FOR IMMEDIATE RELEASE
IFA FILES JOINT EMPLOYER RULE COMMENTS TO THE DEPT. OF LABOR
International Franchise Association Argues in Favor of Proposed Rule; Asks for Additional Clarity
(WASHINGTON, JUNE 25) – The International Franchise Association (IFA) today filed comments to the U.S. Department of Labor (DOL) in support of the agency’s proposed rulemaking on the joint employer standard under the Fair Labor Standards Act.
IFA’s comments argue that the DOL’s proposed rule correctly acknowledges that long-accepted business practices in franchising are not evidence of joint employment. IFA also encouraged the DOL to make clear that a franchise brand may be considered a joint employer of a franchise owner’s employees only if the two businesses share or together determine an employee’s essential terms of employment such as hiring, firing, discipline, and supervision.
“The Department of Labor has put forward a rule that can add much-needed clarity for franchise businesses,” said IFA Senior Vice President of Government Relations and Public Affairs Matt Haller. “An expanded joint employer standard has cost the economy billions and slowed down hiring and job growth – this rule is a major step toward righting that wrong. IFA and America’s 733,000 franchise businesses applaud the Department of Labor for their efforts on this rule and look forward to its finalization.”
As part of its comments, IFA conducted extensive interviews with franchisors and franchisees to determine the effects of the expanded joint employer standard on a brand’s operation.
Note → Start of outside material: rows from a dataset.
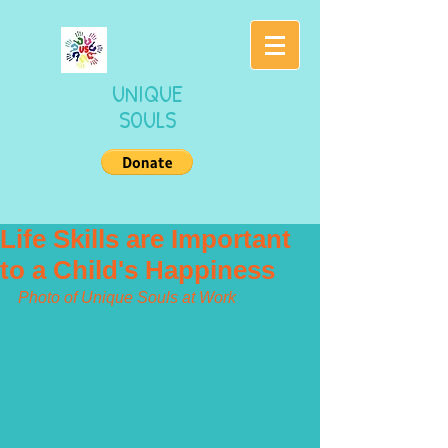
UNIQUE
SOULS
Life Skills are Important
to a Child's Happiness
Photo of Unique Souls at Work 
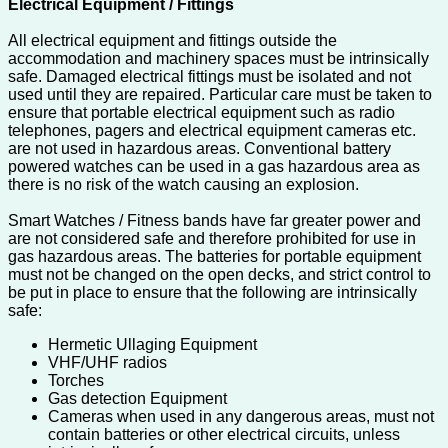
Electrical Equipment / Fittings
All electrical equipment and fittings outside the
accommodation and machinery spaces must be intrinsically
safe. Damaged electrical fittings must be isolated and not
used until they are repaired. Particular care must be taken to
ensure that portable electrical equipment such as radio
telephones, pagers and electrical equipment cameras etc.
are not used in hazardous areas. Conventional battery
powered watches can be used in a gas hazardous area as
there is no risk of the watch causing an explosion.
Smart Watches / Fitness bands have far greater power and
are not considered safe and therefore prohibited for use in
gas hazardous areas. The batteries for portable equipment
must not be changed on the open decks, and strict control to
be put in place to ensure that the following are intrinsically
safe:
Hermetic Ullaging Equipment
VHF/UHF radios
Torches
Gas detection Equipment
Cameras when used in any dangerous areas, must not
contain batteries or other electrical circuits, unless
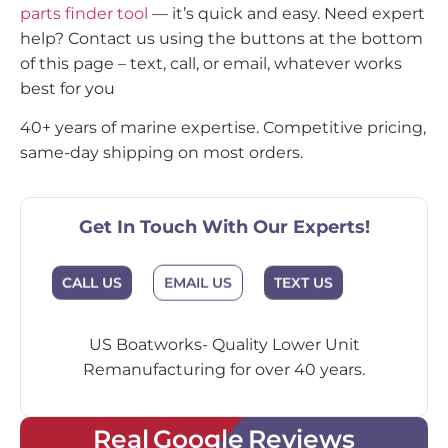
parts finder tool
— it’s quick and easy. Need expert
help? Contact us using the buttons at the bottom
of this page – text, call, or email, whatever works
best for you
40+ years of marine expertise. Competitive pricing,
same-day shipping on most orders.
Get In Touch With Our Experts!
CALL US
EMAIL US
TEXT US
US Boatworks- Quality Lower Unit
Remanufacturing for over 40 years.
Real Google Reviews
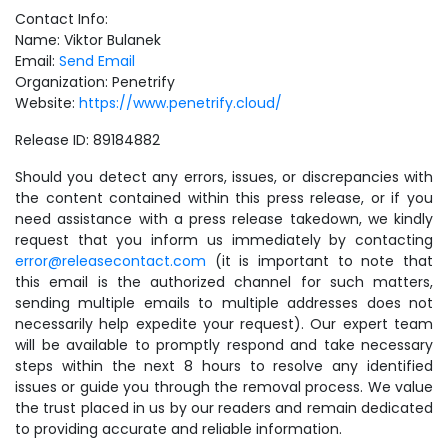
Contact Info:
Name: Viktor Bulanek
Email:
Send Email
Organization: Penetrify
Website:
https://www.penetrify.cloud/
Release ID: 89184882
Should you detect any errors, issues, or discrepancies with
the content contained within this press release, or if you
need assistance with a press release takedown, we kindly
request that you inform us immediately by contacting
error@releasecontact.com
(it is important to note that
this email is the authorized channel for such matters,
sending multiple emails to multiple addresses does not
necessarily help expedite your request). Our expert team
will be available to promptly respond and take necessary
steps within the next 8 hours to resolve any identified
issues or guide you through the removal process. We value
the trust placed in us by our readers and remain dedicated
to providing accurate and reliable information.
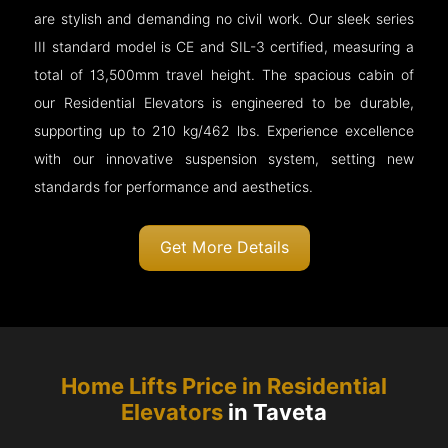
are stylish and demanding no civil work. Our sleek series
III standard model is CE and SIL-3 certified, measuring a
total of 13,500mm travel height. The spacious cabin of
our Residential Elevators is engineered to be durable,
supporting up to 210 kg/462 lbs. Experience excellence
with our innovative suspension system, setting new
standards for performance and aesthetics.
Get More Details
Home Lifts Price in Residential
Elevators
in Taveta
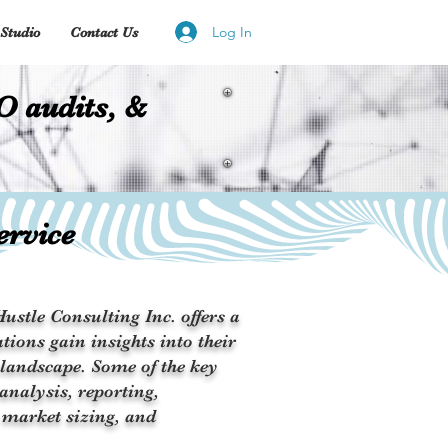
Log In
Studio
Contact Us
O audits, &
ervice
ustle Consulting Inc. offers a
tions gain insights into their
 landscape. Some of the key
analysis, reporting,
 market sizing, and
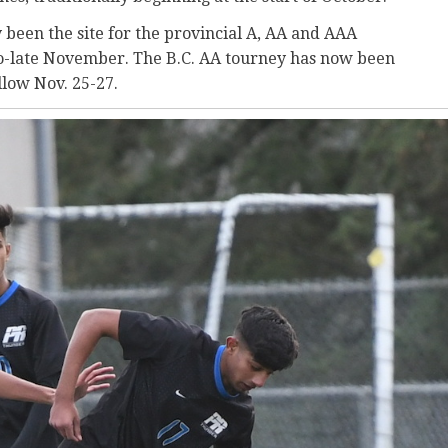
been the site for the provincial A, AA and AAA
to-late November. The B.C. AA tourney has now been
llow Nov. 25-27.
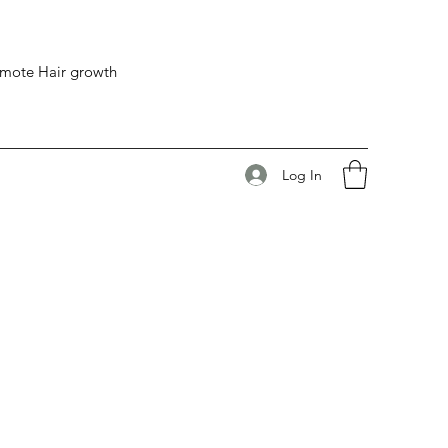
romote Hair growth
Log In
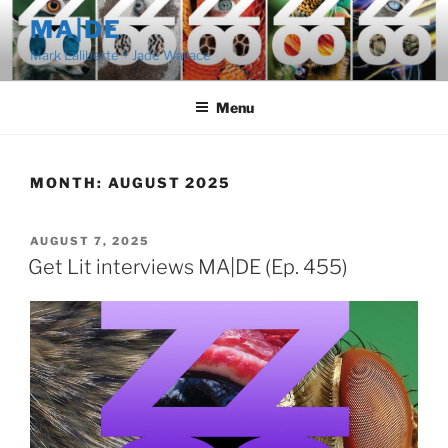
Skip
MA|DE
to
Mark Laliberte + Jade Wallace
content
Menu
MONTH:
AUGUST 2025
POSTED
AUGUST 7, 2025
ON
Get Lit interviews MA|DE (Ep. 455)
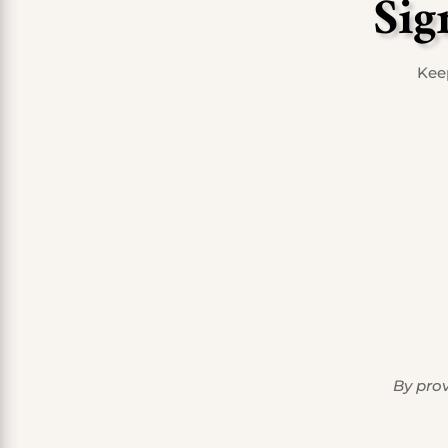
Sig
Keep
By prov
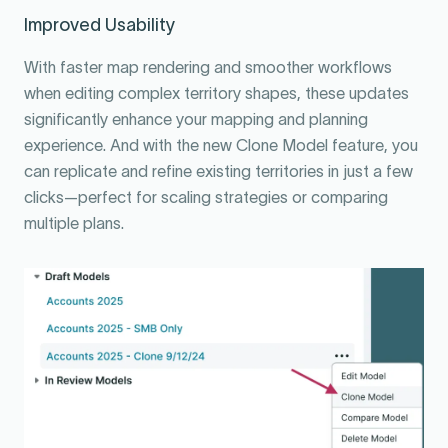
Improved Usability
With faster map rendering and smoother workflows
when editing complex territory shapes, these updates
significantly enhance your mapping and planning
experience. And with the new Clone Model feature, you
can replicate and refine existing territories in just a few
clicks—perfect for scaling strategies or comparing
multiple plans.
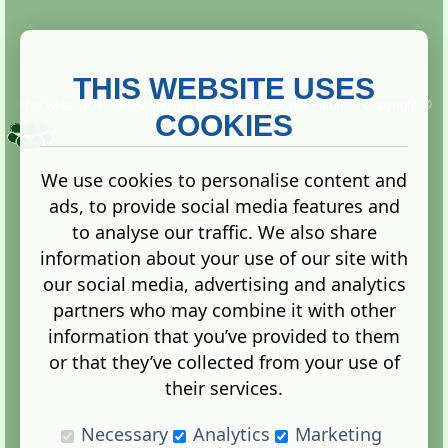
THIS WEBSITE USES
This website is owned and run by
Gistgeria Global Forums!
Copyright ©
2013. All rights reserved.
COOKIES
We use cookies to personalise content and
ads, to provide social media features and
Terms
|
Privacy
to analyse our traffic. We also share
information about your use of our site with
our social media, advertising and analytics
partners who may combine it with other
information that you’ve provided to them
Administration Control Panel
or that they’ve collected from your use of
their services.
Necessary
Analytics
Marketing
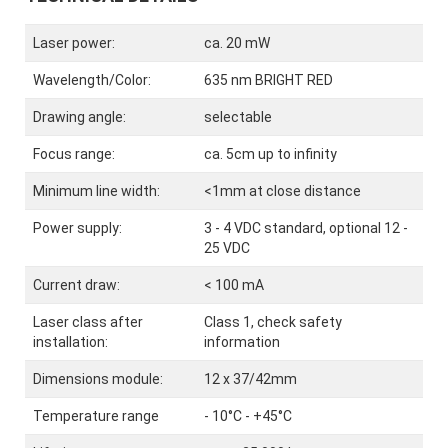
Laser power:
ca. 20 mW
Wavelength/Color:
635 nm BRIGHT RED
Drawing angle:
selectable
Focus range:
ca. 5cm up to infinity
Minimum line width:
<1mm at close distance
Power supply:
3 - 4 VDC standard, optional 12 -
25 VDC
Current draw:
< 100 mA
Laser class after
Class 1, check safety
installation:
information
Dimensions module:
12 x 37/42mm
Temperature range
- 10°C - +45°C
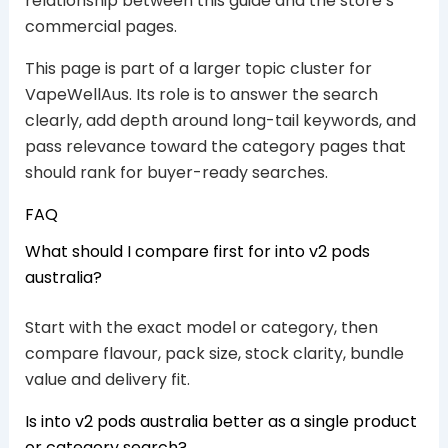
relationship between this guide and the store’s
commercial pages.
This page is part of a larger topic cluster for
VapeWellAus. Its role is to answer the search
clearly, add depth around long-tail keywords, and
pass relevance toward the category pages that
should rank for buyer-ready searches.
FAQ
What should I compare first for into v2 pods
australia?
Start with the exact model or category, then
compare flavour, pack size, stock clarity, bundle
value and delivery fit.
Is into v2 pods australia better as a single product
or category search?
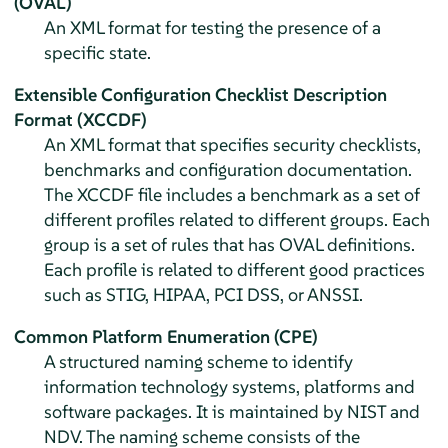
(OVAL)
An XML format for testing the presence of a
specific state.
Extensible Configuration Checklist Description
Format (XCCDF)
An XML format that specifies security checklists,
benchmarks and configuration documentation.
The XCCDF file includes a benchmark as a set of
different profiles related to different groups. Each
group is a set of rules that has OVAL definitions.
Each profile is related to different good practices
such as STIG, HIPAA, PCI DSS, or ANSSI.
Common Platform Enumeration (CPE)
A structured naming scheme to identify
information technology systems, platforms and
software packages. It is maintained by NIST and
NDV. The naming scheme consists of the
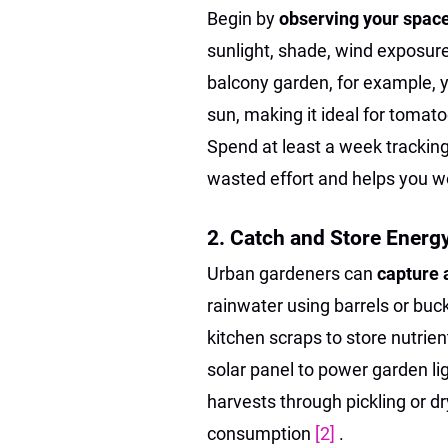
Begin by
observing your spac
sunlight, shade, wind exposure,
balcony garden, for example, 
sun, making it ideal for tomato
Spend at least a week trackin
wasted effort and helps you wo
2. Catch and Store Energ
Urban gardeners can
capture 
rainwater using barrels or buck
kitchen scraps to store nutrients
solar panel to power garden l
harvests through pickling or d
consumption
[2]
.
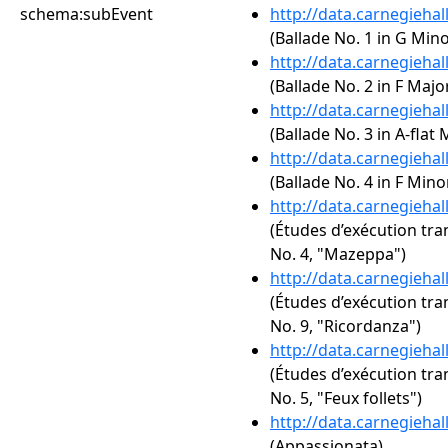
schema:subEvent
http://data.carnegieha
(Ballade No. 1 in G Mino
http://data.carnegieha
(Ballade No. 2 in F Major
http://data.carnegieha
(Ballade No. 3 in A-flat 
http://data.carnegieha
(Ballade No. 4 in F Minor
http://data.carnegieha
(Études d’exécution tra
No. 4, "Mazeppa")
http://data.carnegieha
(Études d’exécution tra
No. 9, "Ricordanza")
http://data.carnegieha
(Études d’exécution tra
No. 5, "Feux follets")
http://data.carnegieha
(Appassionata)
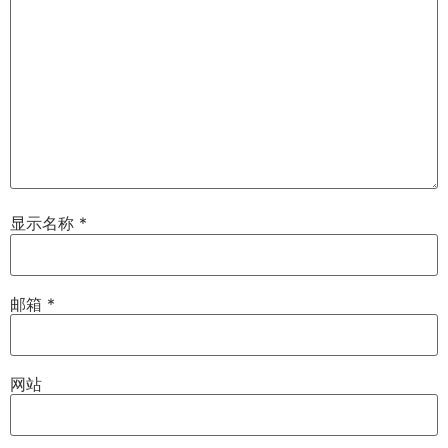
显示名称
*
邮箱
*
网站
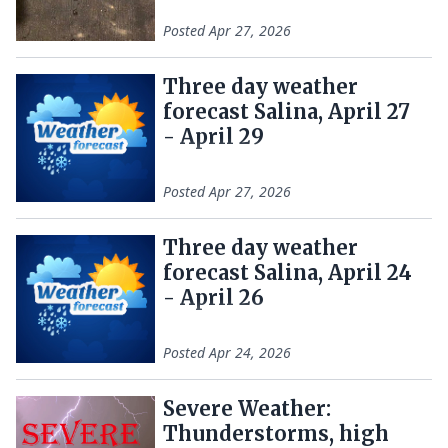
Posted
Apr 27, 2026
Three day weather
forecast Salina, April 27
- April 29
Posted
Apr 27, 2026
Three day weather
forecast Salina, April 24
- April 26
Posted
Apr 24, 2026
Severe Weather:
Thunderstorms, high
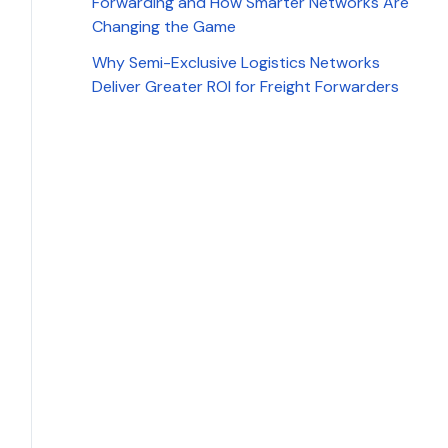
Forwarding and How Smarter Networks Are
Changing the Game
Why Semi-Exclusive Logistics Networks
Deliver Greater ROI for Freight Forwarders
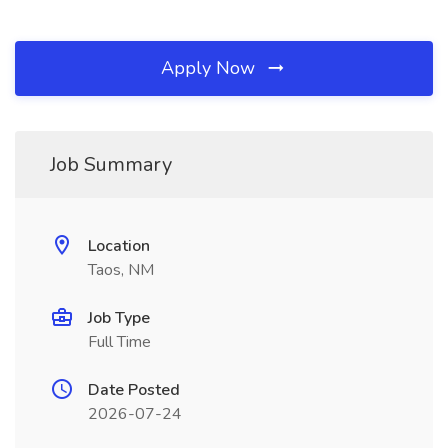
Apply Now
Job Summary
Location
Taos, NM
Job Type
Full Time
Date Posted
2026-07-24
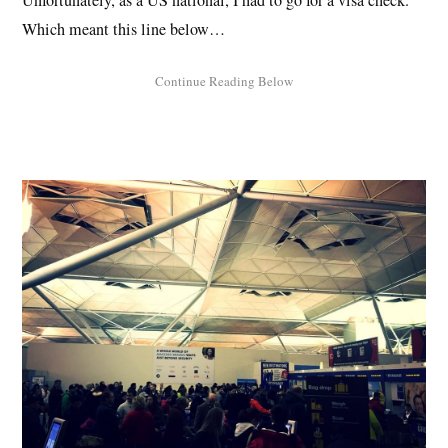
Unfortunately, as a US national, I had to go for a visa check.
Which meant this line below…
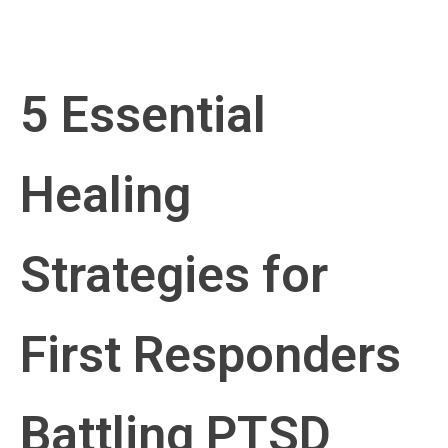
5 Essential
Healing
Strategies for
First Responders
Battling PTSD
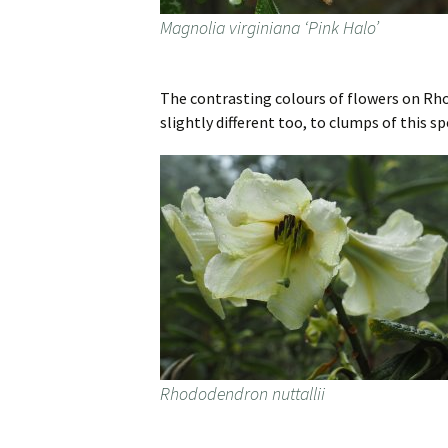
Magnolia virginiana ‘Pink Halo’
The contrasting colours of flowers on Rhod
slightly different too, to clumps of this s
Rhododendron nuttallii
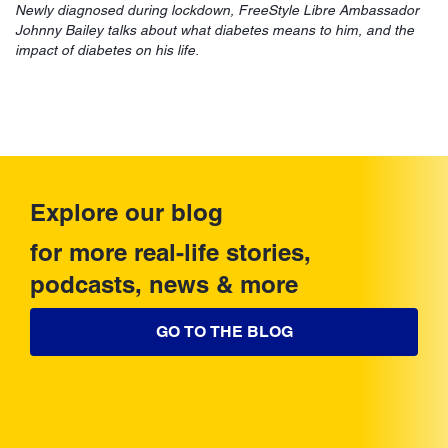
Newly diagnosed during lockdown, FreeStyle Libre Ambassador
Johnny Bailey talks about what diabetes means to him, and the
impact of diabetes on his life.
Explore our blog
for more real-life stories,
podcasts, news & more
GO TO THE BLOG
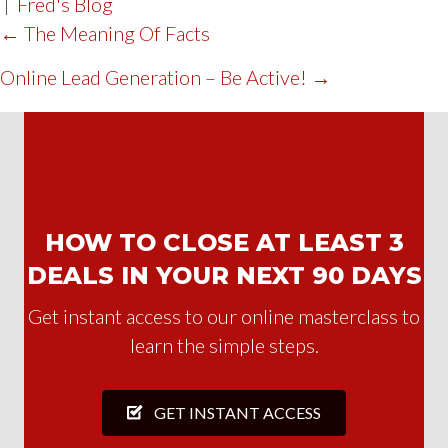
|
Fred's Blog
POST
← The Meaning Of Facts
NAVIGATION
Online Lead Generation – Be Active! →
HOW TO CLOSE AT LEAST 3
DEALS IN YOUR NEXT 90 DAYS
Get instant access to our online masterclass to
learn the simple steps.
GET INSTANT ACCESS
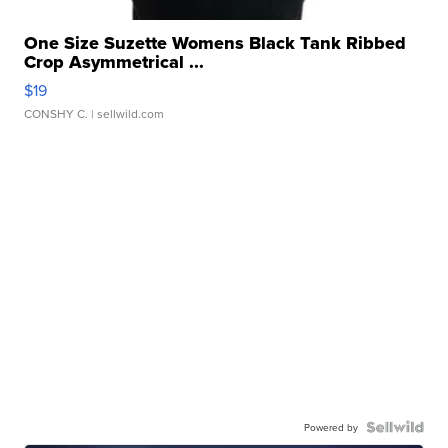
One Size Suzette Womens Black Tank Ribbed
Crop Asymmetrical ...
$19
CONSHY C.
| sellwild.com
Powered by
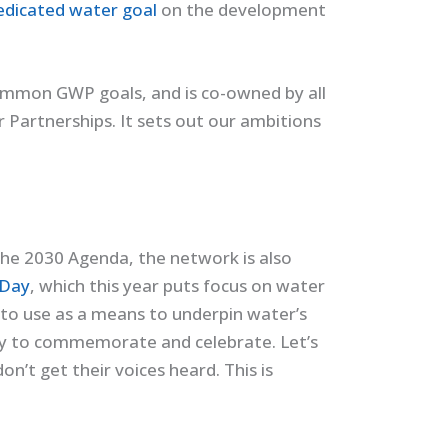
edicated water goal
on the development
common GWP goals, and is co-owned by all
Partnerships. It sets out our ambitions
the 2030 Agenda, the network is also
 Day
, which this year puts focus on water
, to use as a means to underpin water’s
 day to commemorate and celebrate. Let’s
on’t get their voices heard. This is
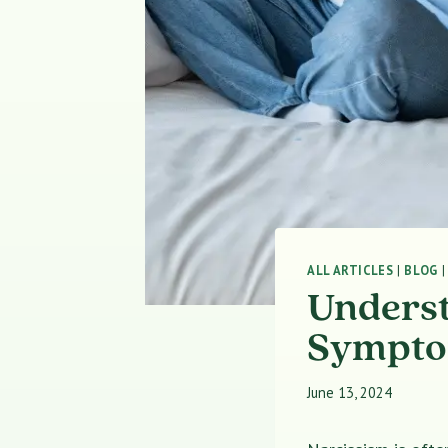
ALL ARTICLES
|
BLOG
Underst
Symptom
June 13, 2024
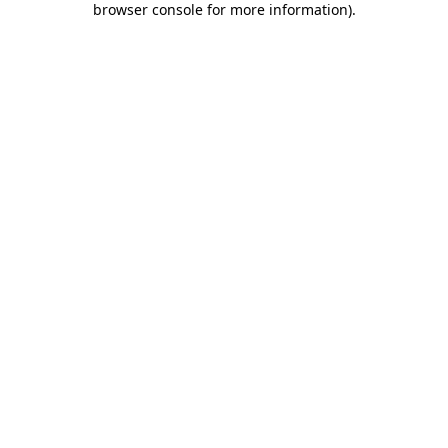
browser console for more information)
.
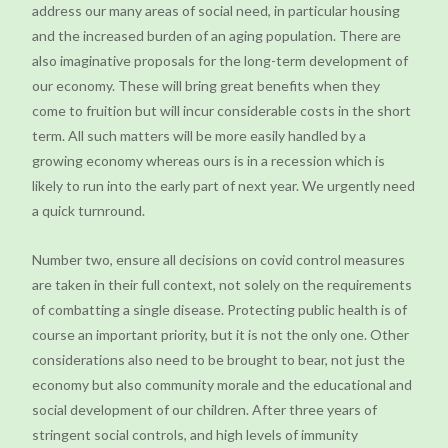
address our many areas of social need, in particular housing
and the increased burden of an aging population. There are
also imaginative proposals for the long-term development of
our economy. These will bring great benefits when they
come to fruition but will incur considerable costs in the short
term. All such matters will be more easily handled by a
growing economy whereas ours is in a recession which is
likely to run into the early part of next year. We urgently need
a quick turnround.
Number two, ensure all decisions on covid control measures
are taken in their full context, not solely on the requirements
of combatting a single disease. Protecting public health is of
course an important priority, but it is not the only one. Other
considerations also need to be brought to bear, not just the
economy but also community morale and the educational and
social development of our children. After three years of
stringent social controls, and high levels of immunity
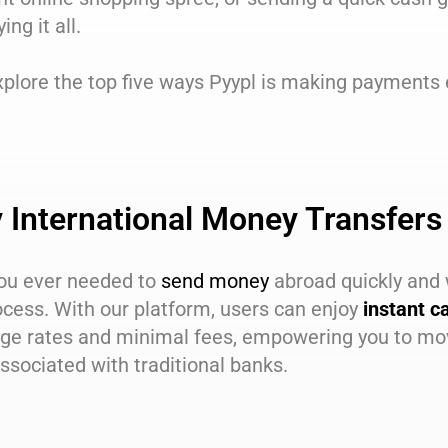
ying it all.
xplore the top five ways Pyypl is making payments 
 International Money Transfers
ou ever needed to
send money
abroad quickly and 
ocess. With our platform, users can enjoy
instant c
ge rates and minimal fees, empowering you to mov
ssociated with traditional banks.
Franchisors reported that an expanded joint employer standard makes it harder to resolve crises at franchise units that could jeopardize the overall brand, forced them to eliminate or curtail training and support to franchisees, and even made it more challenging to bring new franchisees from underserved areas or disadvantaged backgrounds into their system – hurting job creation and economic growth in areas that need it most.
For their part, franchisee owners reported that they had less access to advice and training and a loss of collaboration and knowledge-sharing with their brand – which directly undermines a major benefit of the franchise business model.
In addition, IFA also asked the DOL for clarity on whether 19 hypothetical examples of franchisor-franchisee relations would constitute joint employment. Those examples can be of use to franchise brands and business owners alike as they seek to grow their businesses in compliance with the law.
IFA previously found that the expanded joint employer standard under a similar rule cost franchise businesses $33.3 billion per year, resulted in 376,000 lost job opportunities, and led to 93% more lawsuits.
LINK: IFA Comments to the DOL
About the International Franchise Association
Celebrating 58 years of excellence, education and advocacy, the International Franchise Association is the world's oldest and largest organization representing franchising worldwide. IFA works through its government relations and public policy, media relations and educational programs to protect, enhance and promote franchising and the more than 733,000 franchise establishments that support nearly 7.6 million direct jobs, $674.3 billion of economic output for the U.S. economy and 2.5 percent of the Gross Domestic Product (GDP). IFA members include franchise companies in over 300 different business format categories, individual franchisees and companies that support the industry in marketing, law, technology and business development.